Durante décadas "E o Vento Levou" foi considerado o filme de maior bilheteria de todos os tempos; na verdade, se hoje forem feitos os cálculos de inflação, aumento de população e preço dos ingressos, ainda deve manter o posto.

Certamente o filme é o que de mais impressionante e notável Hollywood já produziu. O mais curioso é que "E o Vento Levou" não é obra de um único diretor ou um grande estúdio. Foi criado, produzido e finalizado por um produtor independente, David O Selznick (1902-65), e o estúdio Metro só ficou com os direitos de distribuição porque o público exigiu que Clark Gable, astro do estúdio, fizesse o papel central.

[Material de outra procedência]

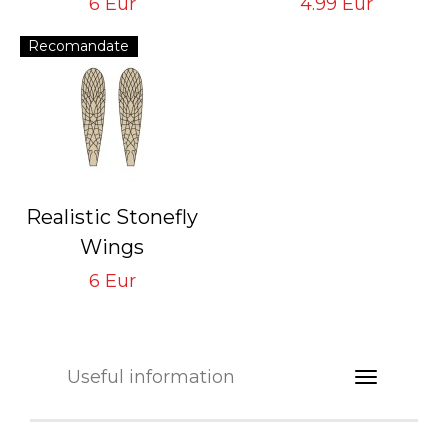
6 Eur
4.99 Eur
6 sheets/2 mm
Recomandate
Realistic Stonefly
Wings
Brown SW-1-BR
6 Eur
Tying Hook #8/10
Useful information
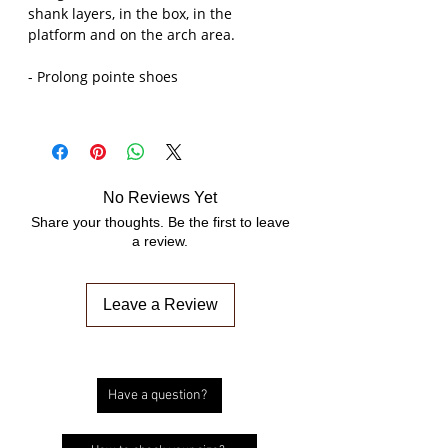
shank layers, in the box, in the
platform and on the arch area.
- Prolong pointe shoes
No Reviews Yet
Share your thoughts. Be the first to leave
a review.
Leave a Review
Have a question?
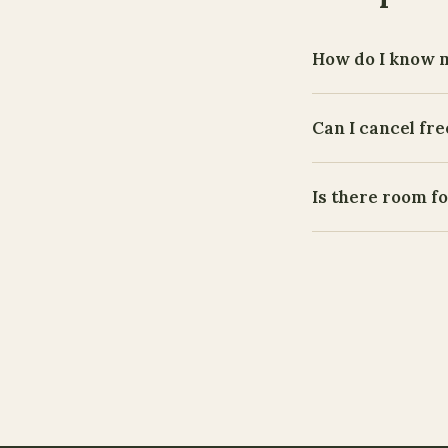
How do I know 
Can I cancel fre
Is there room f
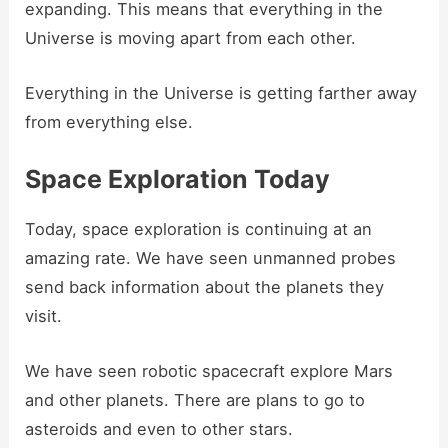
expanding. This means that everything in the
Universe is moving apart from each other.
Everything in the Universe is getting farther away
from everything else.
Space Exploration Today
Today, space exploration is continuing at an
amazing rate. We have seen unmanned probes
send back information about the planets they
visit.
We have seen robotic spacecraft explore Mars
and other planets. There are plans to go to
asteroids and even to other stars.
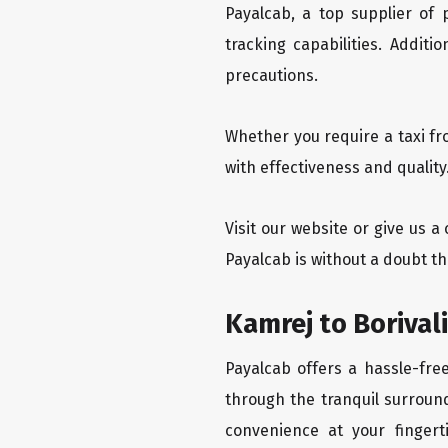
Payalcab, a top supplier of
tracking capabilities. Addit
precautions.
Whether you require a taxi fr
with effectiveness and quality
Visit our website or give us a
Payalcab is without a doubt th
Kamrej to Borival
Payalcab offers a hassle-free
through the tranquil surround
convenience at your fingerti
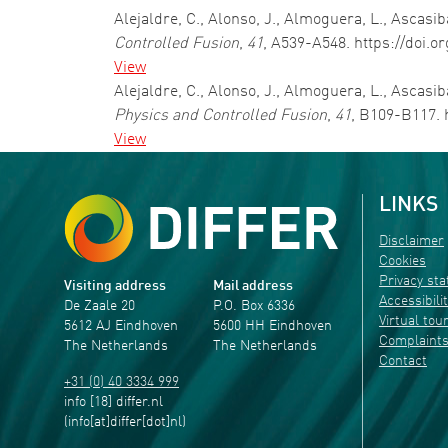
Alejaldre, C., Alonso, J., Almoguera, L., Ascasiba
Controlled Fusion
,
41
, A539-A548. https://doi.o
View
Alejaldre, C., Alonso, J., Almoguera, L., Ascasib
Physics and Controlled Fusion
,
41
, B109-B117. 
View
LINKS
Disclaimer
Cookies
Privacy st
Visiting address
Mail address
Accessibili
De Zaale 20
P.O. Box 6336
Virtual tou
5612 AJ Eindhoven
5600 HH Eindhoven
Complaint
The Netherlands
The Netherlands
Contact
+31 (0) 40 3334 999
info
[18]
differ
.
nl
(info[at]differ[dot]nl)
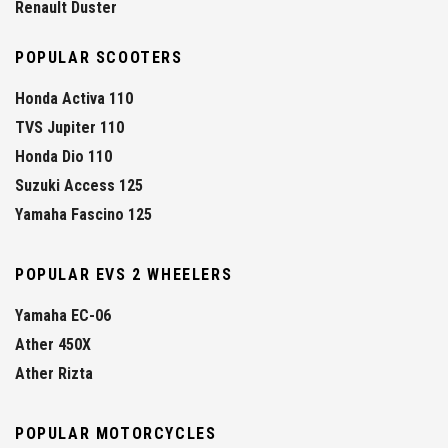
Renault Duster
POPULAR SCOOTERS
Honda Activa 110
TVS Jupiter 110
Honda Dio 110
Suzuki Access 125
Yamaha Fascino 125
POPULAR EVS 2 WHEELERS
Yamaha EC-06
Ather 450X
Ather Rizta
POPULAR MOTORCYCLES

"E o Vento Levou" surgiu primeiro como livro best-seller, de Margaret Mitchell, uma senhora de Atlanta, Geórgia. Selnizck comprou os direitos autorias e realizou uma longa campanha publicitária na qual procurava os atores ideais para os personagens.

 
(...)

 
Se o filme tem alguma falha, é tentar nos convencer de que Scarlett seria capaz de ficar apaixonada por Ashley tanto tempo (especialmente porque o personagem é feito pelo feioso, inexpressivo e pálido Leslie Howard). Ninguém se conforma com a cegueira de Scarlett quando o marido Rhett -de tão evidente virilidade- está apaixonado por ela, e a heroína insiste em perseguir o outro, casado com sua melhor amiga (Olivia De Havilland, irretocável como a benevolente Melanie).

 
Há problemas também com o alívio cômico que parece excessivamente marcado em algumas cenas. Mas nada disso atrapalha o encanto do filme que resistiu a tudo, até versões ampliadas para 70 mm, cortando partes da imagem, provavelmente por causa da força do personagem de Scarlett, mimada, extravagante, cínica e indomável.

 
Algumas cenas são inesquecíveis: ela subindo as escadas enquanto se espalha a notícia do começo da guerra, a chegada da lista dos mortos, a despedida de Scarlett e Rhett nas proximidades de Tara, os antológicos travellings que encerram a primeira e a segunda partes, a imagem que se abre para mostrar os feridos na estrada de ferro. Também é marcante a trilha magistral de Max Steiner.